[Records from a data source]
******
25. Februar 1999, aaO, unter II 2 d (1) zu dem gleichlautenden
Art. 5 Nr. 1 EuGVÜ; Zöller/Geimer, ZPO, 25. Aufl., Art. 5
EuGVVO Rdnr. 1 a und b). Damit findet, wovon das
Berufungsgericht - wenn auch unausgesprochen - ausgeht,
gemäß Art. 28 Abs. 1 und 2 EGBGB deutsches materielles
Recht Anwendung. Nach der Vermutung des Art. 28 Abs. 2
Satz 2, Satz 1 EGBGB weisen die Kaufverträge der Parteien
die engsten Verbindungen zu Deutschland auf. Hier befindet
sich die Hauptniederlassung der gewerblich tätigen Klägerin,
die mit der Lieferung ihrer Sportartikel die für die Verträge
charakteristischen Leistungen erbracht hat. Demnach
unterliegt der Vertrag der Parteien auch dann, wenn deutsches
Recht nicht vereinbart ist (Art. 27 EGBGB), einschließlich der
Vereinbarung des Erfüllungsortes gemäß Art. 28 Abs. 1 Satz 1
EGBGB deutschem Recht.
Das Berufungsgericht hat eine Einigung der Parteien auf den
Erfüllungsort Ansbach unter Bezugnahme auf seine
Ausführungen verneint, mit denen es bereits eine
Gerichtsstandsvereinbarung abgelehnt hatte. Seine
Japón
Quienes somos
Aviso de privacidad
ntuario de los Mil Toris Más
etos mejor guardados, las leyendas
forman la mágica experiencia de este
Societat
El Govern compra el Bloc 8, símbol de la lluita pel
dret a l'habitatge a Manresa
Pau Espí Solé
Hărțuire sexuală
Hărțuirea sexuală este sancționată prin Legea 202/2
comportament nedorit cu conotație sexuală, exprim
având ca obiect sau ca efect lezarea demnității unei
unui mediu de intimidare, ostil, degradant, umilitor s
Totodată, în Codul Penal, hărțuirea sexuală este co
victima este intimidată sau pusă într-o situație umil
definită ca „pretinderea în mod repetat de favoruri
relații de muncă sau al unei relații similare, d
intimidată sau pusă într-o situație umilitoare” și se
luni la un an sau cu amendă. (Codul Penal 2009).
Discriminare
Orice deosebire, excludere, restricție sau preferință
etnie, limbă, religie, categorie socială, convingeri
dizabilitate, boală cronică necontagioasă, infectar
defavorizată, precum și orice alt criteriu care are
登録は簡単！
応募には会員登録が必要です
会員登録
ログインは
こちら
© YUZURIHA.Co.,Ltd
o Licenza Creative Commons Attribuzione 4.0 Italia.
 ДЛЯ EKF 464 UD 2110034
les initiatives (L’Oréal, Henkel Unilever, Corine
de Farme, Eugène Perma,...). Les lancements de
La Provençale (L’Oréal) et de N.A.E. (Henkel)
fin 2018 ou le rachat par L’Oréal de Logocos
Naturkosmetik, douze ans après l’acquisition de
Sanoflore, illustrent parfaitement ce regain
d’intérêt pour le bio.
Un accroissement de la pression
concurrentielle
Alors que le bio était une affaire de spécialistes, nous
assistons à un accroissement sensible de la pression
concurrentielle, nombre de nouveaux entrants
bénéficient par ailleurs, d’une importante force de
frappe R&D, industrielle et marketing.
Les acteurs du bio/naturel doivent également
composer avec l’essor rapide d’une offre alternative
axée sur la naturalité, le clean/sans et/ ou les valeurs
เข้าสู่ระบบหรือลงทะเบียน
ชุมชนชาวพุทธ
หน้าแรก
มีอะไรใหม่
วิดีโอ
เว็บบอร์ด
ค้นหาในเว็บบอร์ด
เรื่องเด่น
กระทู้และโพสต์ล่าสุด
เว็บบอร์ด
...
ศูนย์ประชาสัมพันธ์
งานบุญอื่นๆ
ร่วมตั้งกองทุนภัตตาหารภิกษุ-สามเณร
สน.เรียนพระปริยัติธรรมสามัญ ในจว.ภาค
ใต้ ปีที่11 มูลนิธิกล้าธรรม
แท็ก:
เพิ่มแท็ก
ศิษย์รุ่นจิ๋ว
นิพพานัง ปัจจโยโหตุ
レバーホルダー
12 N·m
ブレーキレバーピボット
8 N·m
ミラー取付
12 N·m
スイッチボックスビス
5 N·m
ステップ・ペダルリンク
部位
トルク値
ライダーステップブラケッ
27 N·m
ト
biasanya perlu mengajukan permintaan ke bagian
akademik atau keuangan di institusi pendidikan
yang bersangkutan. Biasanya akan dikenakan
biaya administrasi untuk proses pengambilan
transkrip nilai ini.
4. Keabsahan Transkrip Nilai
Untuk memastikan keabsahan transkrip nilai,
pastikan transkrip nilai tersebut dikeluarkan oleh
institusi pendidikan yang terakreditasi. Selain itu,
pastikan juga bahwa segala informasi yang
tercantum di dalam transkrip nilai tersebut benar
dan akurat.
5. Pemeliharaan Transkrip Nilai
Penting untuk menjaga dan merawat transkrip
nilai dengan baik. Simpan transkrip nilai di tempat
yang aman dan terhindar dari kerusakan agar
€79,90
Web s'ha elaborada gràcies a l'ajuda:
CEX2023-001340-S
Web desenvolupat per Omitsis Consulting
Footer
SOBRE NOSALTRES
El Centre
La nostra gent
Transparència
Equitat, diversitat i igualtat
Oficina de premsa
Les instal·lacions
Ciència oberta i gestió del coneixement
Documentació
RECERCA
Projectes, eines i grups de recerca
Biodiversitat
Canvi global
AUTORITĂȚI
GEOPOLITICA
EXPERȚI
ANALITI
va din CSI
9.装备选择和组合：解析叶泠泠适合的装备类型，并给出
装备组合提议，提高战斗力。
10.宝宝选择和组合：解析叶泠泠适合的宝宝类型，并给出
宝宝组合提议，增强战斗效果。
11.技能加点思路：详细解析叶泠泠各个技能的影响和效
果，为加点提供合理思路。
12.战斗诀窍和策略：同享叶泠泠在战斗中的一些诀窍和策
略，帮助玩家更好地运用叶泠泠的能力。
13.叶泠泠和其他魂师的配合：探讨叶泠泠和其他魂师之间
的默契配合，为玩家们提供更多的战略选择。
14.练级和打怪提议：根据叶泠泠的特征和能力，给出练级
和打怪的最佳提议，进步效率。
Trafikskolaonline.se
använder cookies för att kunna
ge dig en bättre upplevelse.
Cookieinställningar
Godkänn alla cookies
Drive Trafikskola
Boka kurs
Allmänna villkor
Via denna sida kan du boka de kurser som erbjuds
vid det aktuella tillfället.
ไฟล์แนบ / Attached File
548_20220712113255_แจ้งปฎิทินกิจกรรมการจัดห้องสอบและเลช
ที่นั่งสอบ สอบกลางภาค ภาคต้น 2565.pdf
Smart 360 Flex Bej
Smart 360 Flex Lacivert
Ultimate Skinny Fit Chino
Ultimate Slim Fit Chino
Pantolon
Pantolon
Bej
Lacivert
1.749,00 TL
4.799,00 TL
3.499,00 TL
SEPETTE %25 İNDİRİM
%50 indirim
******
◆ Task brief ◆
Filter the data above, keeping only lines that include the string "într".

◆ Exercise result ◆
victima este intimidată sau pusă într-o situație umil
intimidată sau pusă într-o situație umilitoare” și se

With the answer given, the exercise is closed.